**Task instructions**: The lines to copy are those with "Songs" in them. Pull each one from the entries below.
___ Provided data ___
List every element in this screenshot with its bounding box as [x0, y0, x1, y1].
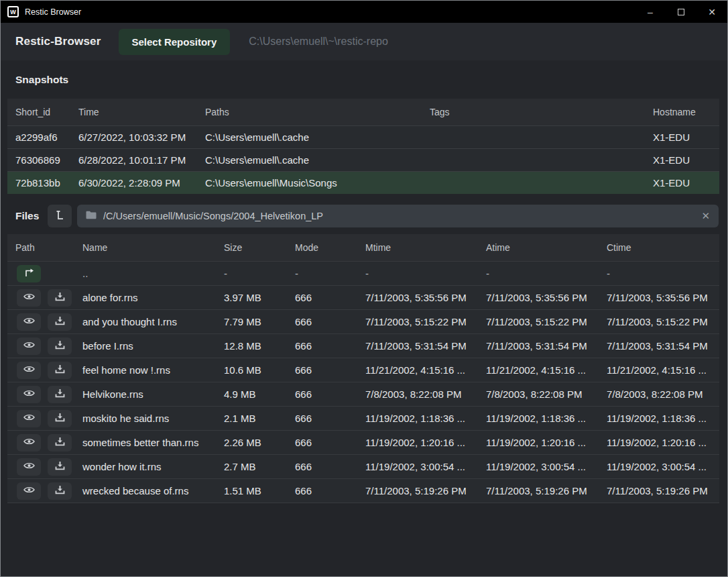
download-file-button[interactable]: [48, 386, 72, 403]
file-mode: -: [287, 268, 357, 279]
file-name: and you thought I.rns: [74, 316, 216, 327]
view-file-button[interactable]: [17, 458, 41, 476]
column-header-ctime: Ctime: [599, 242, 719, 253]
eye-icon: [23, 437, 35, 448]
download-file-button[interactable]: [48, 313, 72, 331]
file-mtime: 7/11/2003, 5:31:54 PM: [357, 340, 478, 352]
file-atime: 7/11/2003, 5:31:54 PM: [478, 340, 599, 352]
snapshot-hostname: X1-EDU: [645, 132, 719, 143]
file-mode: 666: [287, 461, 357, 472]
file-size: 2.1 MB: [216, 413, 287, 424]
snapshot-row-selected[interactable]: 72b813bb 6/30/2022, 2:28:09 PM C:\Users\…: [7, 171, 719, 194]
column-header-path: Path: [7, 242, 74, 253]
column-header-tags: Tags: [422, 107, 645, 117]
file-atime: 7/11/2003, 5:19:26 PM: [478, 485, 599, 496]
file-name: sometimes better than.rns: [74, 437, 216, 448]
file-ctime: 7/11/2003, 5:31:54 PM: [599, 340, 719, 352]
snapshot-time: 6/27/2022, 10:03:32 PM: [70, 132, 197, 143]
go-up-directory-button[interactable]: [17, 265, 41, 282]
window-controls: – ✕: [635, 1, 727, 23]
file-mode: 666: [287, 292, 357, 303]
download-file-button[interactable]: [48, 482, 72, 500]
snapshot-time: 6/28/2022, 10:01:17 PM: [70, 154, 197, 166]
snapshot-short-id: a2299af6: [7, 132, 70, 143]
files-path-input[interactable]: /C/Users/emuell/Music/Songs/2004_Helveti…: [77, 205, 719, 227]
snapshot-row[interactable]: 76306869 6/28/2022, 10:01:17 PM C:\Users…: [7, 148, 719, 171]
snapshot-paths: C:\Users\emuell\.cache: [197, 154, 422, 166]
eye-icon: [23, 317, 35, 327]
files-table: Path Name Size Mode Mtime Atime Ctime ..…: [7, 234, 719, 503]
file-mode: 666: [287, 437, 357, 448]
download-file-button[interactable]: [48, 289, 72, 307]
download-icon: [55, 292, 65, 303]
download-file-button[interactable]: [48, 458, 72, 476]
file-ctime: 7/11/2003, 5:15:22 PM: [599, 316, 719, 327]
file-size: 3.97 MB: [216, 292, 287, 303]
view-file-button[interactable]: [17, 386, 41, 403]
view-file-button[interactable]: [17, 313, 41, 331]
file-row: and you thought I.rns 7.79 MB 666 7/11/2…: [7, 309, 719, 333]
file-size: 1.51 MB: [216, 485, 287, 496]
file-mtime: -: [357, 268, 478, 279]
file-atime: -: [478, 268, 599, 279]
select-repository-button[interactable]: Select Repository: [119, 29, 231, 55]
close-button[interactable]: ✕: [696, 1, 727, 23]
minimize-button[interactable]: –: [635, 1, 666, 23]
file-row: Helvikone.rns 4.9 MB 666 7/8/2003, 8:22:…: [7, 382, 719, 406]
file-row: before I.rns 12.8 MB 666 7/11/2003, 5:31…: [7, 333, 719, 358]
download-file-button[interactable]: [48, 434, 72, 452]
view-file-button[interactable]: [17, 434, 41, 452]
view-file-button[interactable]: [17, 362, 41, 379]
download-file-button[interactable]: [48, 410, 72, 427]
eye-icon: [23, 293, 35, 303]
column-header-mtime: Mtime: [357, 242, 478, 253]
folder-icon: [86, 210, 97, 222]
files-bar: Files /C/Users/emuell/Music/Songs/2004_H…: [1, 202, 727, 230]
file-name: Helvikone.rns: [74, 388, 216, 400]
view-file-button[interactable]: [17, 410, 41, 427]
maximize-button[interactable]: [666, 1, 696, 23]
file-ctime: 11/19/2002, 1:18:36 ...: [599, 413, 719, 424]
column-header-paths: Paths: [197, 107, 422, 117]
eye-icon: [23, 341, 35, 351]
file-row: moskito he said.rns 2.1 MB 666 11/19/200…: [7, 406, 719, 430]
file-ctime: 7/11/2003, 5:19:26 PM: [599, 485, 719, 496]
file-size: -: [216, 268, 287, 279]
files-table-header: Path Name Size Mode Mtime Atime Ctime: [7, 234, 719, 261]
tree-icon: [55, 210, 64, 223]
view-file-button[interactable]: [17, 337, 41, 355]
view-file-button[interactable]: [17, 289, 41, 307]
file-atime: 11/19/2002, 3:00:54 ...: [478, 461, 599, 472]
download-icon: [55, 413, 65, 424]
eye-icon: [23, 365, 35, 375]
download-file-button[interactable]: [48, 362, 72, 379]
view-file-button[interactable]: [17, 482, 41, 500]
files-section-title: Files: [15, 210, 42, 222]
download-file-button[interactable]: [48, 337, 72, 355]
app-window: W Restic Browser – ✕ Restic-Browser Sele…: [0, 0, 728, 577]
titlebar: W Restic Browser – ✕: [1, 1, 727, 23]
parent-directory-row: .. - - - - -: [7, 261, 719, 285]
file-name: moskito he said.rns: [74, 413, 216, 424]
file-atime: 7/11/2003, 5:15:22 PM: [478, 316, 599, 327]
clear-path-button[interactable]: ✕: [701, 210, 710, 222]
file-atime: 11/19/2002, 1:18:36 ...: [478, 413, 599, 424]
eye-icon: [23, 413, 35, 423]
file-ctime: 7/11/2003, 5:35:56 PM: [599, 292, 719, 303]
snapshots-section-title: Snapshots: [1, 60, 727, 99]
column-header-short-id: Short_id: [7, 107, 70, 117]
file-name: alone for.rns: [74, 292, 216, 303]
titlebar-left: W Restic Browser: [1, 6, 635, 17]
file-size: 4.9 MB: [216, 388, 287, 400]
file-mtime: 7/11/2003, 5:19:26 PM: [357, 485, 478, 496]
snapshot-row[interactable]: a2299af6 6/27/2022, 10:03:32 PM C:\Users…: [7, 125, 719, 148]
file-name: before I.rns: [74, 340, 216, 352]
file-row: feel home now !.rns 10.6 MB 666 11/21/20…: [7, 358, 719, 382]
file-mode: 666: [287, 340, 357, 352]
file-ctime: -: [599, 268, 719, 279]
file-row: alone for.rns 3.97 MB 666 7/11/2003, 5:3…: [7, 285, 719, 309]
download-icon: [55, 316, 65, 327]
snapshot-short-id: 72b813bb: [7, 177, 70, 189]
file-mtime: 7/11/2003, 5:35:56 PM: [357, 292, 478, 303]
tree-view-button[interactable]: [48, 205, 72, 227]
___
**Answer to this task**:
files-path-input[interactable]: /C/Users/emuell/Music/Songs/2004_Helveti…: [77, 205, 719, 227]
files-bar: Files /C/Users/emuell/Music/Songs/2004_H…: [1, 202, 727, 230]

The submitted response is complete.